To determine whether disparities in access to invasive cardiac procedures still exist for Medicaid patients, given how old earlier studies are and given changes in the interim in appropriateness guidelines.

Patients and Methods

A total of 5,022 Medicaid and private insurance patients in New York from January 1, 2008 through December 31, 2009 under age 65 with ST‐elevation myocardial infarction (STEMI) were compared with regard to their access to percutaneous coronary interventions (PCI) before and after controlling for numerous patient characteristics and other important factors.

Results

Medicaid patients were significantly less likely to be admitted initially to a hospital certified to perform PCI (90.4% vs. 94.3%, P < 0.001). Also, Medicaid patients were found to be significantly less likely to undergo PCI than other patients (adjusted odds ratio AOR] = 0.81, 95% CI 0.66, 0.98, P = 0.03).

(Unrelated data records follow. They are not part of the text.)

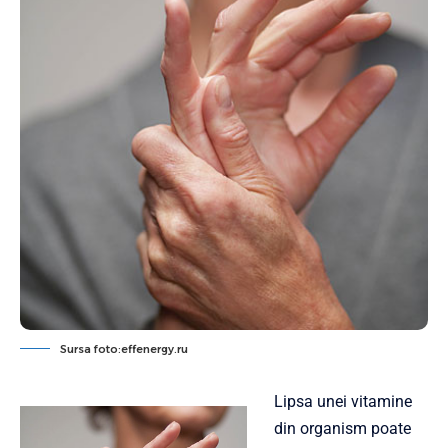
Sursa foto:effenergy.ru
Lipsa unei vitamine
din organism poate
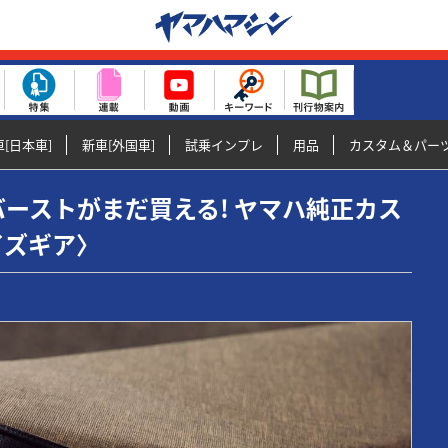
[日本車]
新車[外国車]
試乗インプレ
用品
カスタム＆パー
0サンバーストがまだ買える! ヤマハ純正カス
イズギア〉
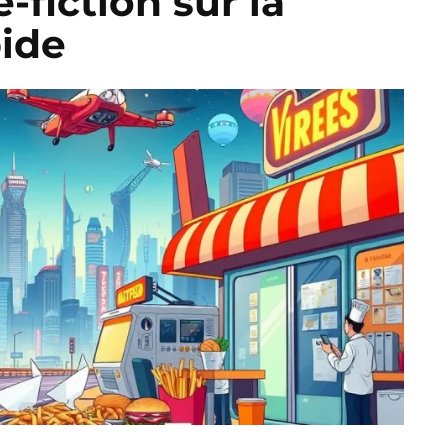
-fiction sur la
pide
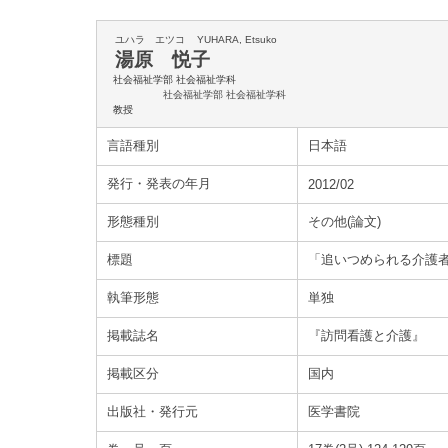
ユハラ エツコ
YUHARA, Etsuko
湯原 悦子
社会福祉学部 社会福祉学科
社会福祉学部 社会福祉学科
教授
言語種別
日本語
発行・発表の年月
2012/02
形態種別
その他(論文)
標題
「追いつめられる介護
執筆形態
単独
掲載誌名
『訪問看護と介護』
掲載区分
国内
出版社・発行元
医学書院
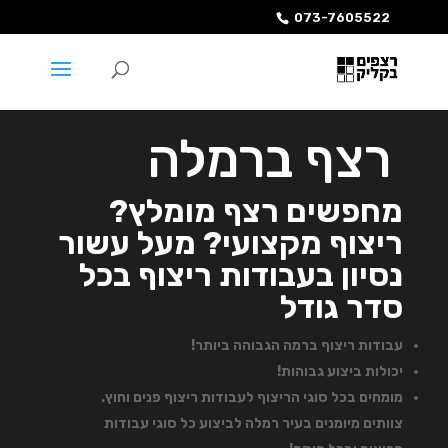
073-7605522
רצף ברמלה
מחפשים רצף מומלץ?
ריצוף מקצועי? מעל עשור
נסיון בעבודות ריצוף בכל
סדר גודל
עבודות ריצוף ברמה הגבוהה ביותר!
יכולות ביצוע גבוהות!
מומחים בכל סוגי הריצוף לעבודות ריצוף פנים וחוץ.
צוותים מיומנים בעיר רמלה לביצוע כל סוגי עבודות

When the probability of each hospital performing PCI for STEMI patients was controlled for, Medicaid patients were still less likely to undergo PCI after controlling for other risk factors (AOR = 0.80, 95% CI 0.65, 0.99, P = 0.04).

Conclusions

Medicaid STEMI patients are significantly less likely to undergo PCI within the same day of admission as private pay patients even after adjusting for patient characteristics related to receiving PCI, and the strength of this relationship is not diminished when controlling for whether the admitting hospital has approval to perform PCI or controlling for the tendency of the admitting hospital to treat STEMI with PCI. (J Interven Cardiol 2013;26:470‐481)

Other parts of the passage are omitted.